От внимательного взгляда наблюдателя не могут ускользнуть те трудности, с которыми Сопротивление столкнулось в начале 1944 года. Еще за некоторое время до этого гестапо обнаружило «центральное бюро» Сопротивления – аппарат Остера и арестовало нескольких виднейших его сотрудников, тогда как Канарис оказался в значительной мерс лишенным связей, а Бек из-за тяжелой болезни был неспособен к действиям.
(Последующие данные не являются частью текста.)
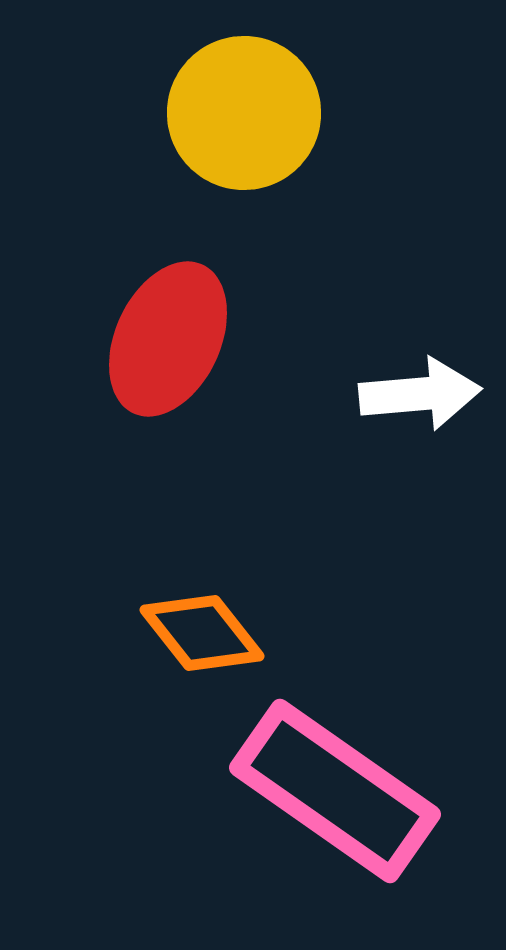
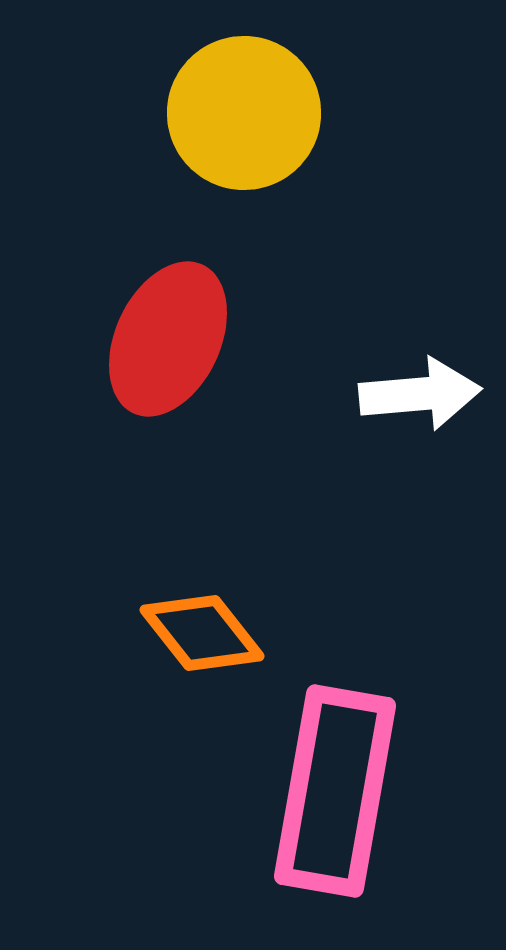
pink rectangle: rotated 65 degrees clockwise
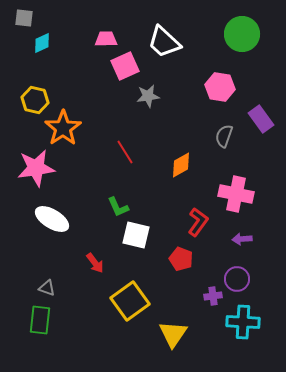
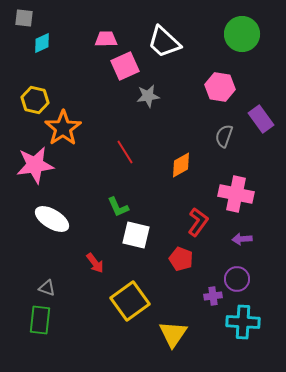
pink star: moved 1 px left, 3 px up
Кроме того, свержение Муссолини послужило для Гитлера серьезнейшим сигналом тревоги и сделало его еще более подозрительным. Намного строже, чем прежде, засекречивает он теперь все свои поездки, его персонал получает указание скрывать все, относящееся к распорядку дня фюрера, даже от таких высокопоставленных фигур в руководстве как Геринг и Гиммлер, да и вообще, когда намечается его появление на публике, то он в большинстве случаев резко изменяет программу – иногда буквально за минуту до выхода. Даже в ставке он носит тяжелую, бронированную фуражку, глубоко спадавшую ему на уши. В его выступлении по радио 10 сентября, посвященном событиям в Италии, не лишены угрожающего подтекста слова относительно лояльности его «фельдмаршалов, адмиралов и генералов», и дается отпор надежде противников «найти сегодня предателей, как в Италии» и в немецком офицерском корпусе [595].
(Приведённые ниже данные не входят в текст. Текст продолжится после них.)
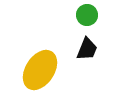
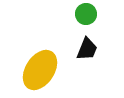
green circle: moved 1 px left, 1 px up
Дилемма, перед которой оказались активные противники режима в Германии, имела дело с трудно поддающимся расшифровке комплексом мотивов, препятствий и слабых мест. Естественно, играли тут свою роль и традиционные проблемы и принципы воспитания, образовавшие задний план конфликта. Но если в европейском Сопротивлении национальный и нравственный долг почти полностью совпадали друг с другом, то здесь имело место резкое, подчас неразрешимое кое для кого столкновение норм. Многие главные действующие лица – в первую очередь, из рядов военной оппозиции – при всей их многолетней конспирации так и не преодолели в итоге тот последний эмоциональный барьер, за которым то, что ими планировалось, казалось им самим изменой стране, новым «ударом кинжалом в спину» и предательством всех традиционных ценностей. В противоположность европейскому Сопротивлению, их освободительное деяние должно было первым делом принести отнюдь не свободу, а поражение и добровольную сдачу на милость ожесточившемуся противнику, и только высокомерная мораль может не считаться с этим конфликтом в среде тех, кто при всей своей ненависти к Гитлеру и при всем отвращении к совершенным преступлениям не мог забыть ни преступлений Сталина, ни ужасов «красного террора», ни страшных чисток – вплоть до жертв Катыни.
Такого рода сомнения накладывали свой отпечаток и на те бесконечные дискуссии, вся серьезность которых поддается сегодня прослеживанию в историческом плане лишь частично: о том, как скажется нарушение присяги на самом клятвопреступнике, об обязанности подчинения приказу, а также главным образом о покушении, которое одним представлялось неизбежным и единственно последовательным актом Сопротивления, в то время как другие не могли не ставить под сомнение его безупречность в плане морали [596] и до самого последнего момента отвергали эту идею. Но как те, так и другие были изолированы в своей стране, а с неизбежным расширением круга посвященных усиливалась угроза слежки со стороны гигантского аппарата надзора и возрастала опасность доносов. Кроме того, свободе действий мешала зависимость всех их планов от текущих событий: насколько каждая победа Гитлера ослабляла шансы государственного переворота внутри страны, настолько же каждое поражение уменьшало шансы вовне в глазах союзнической коалиции, обойтись без поддержки которой было невозможно.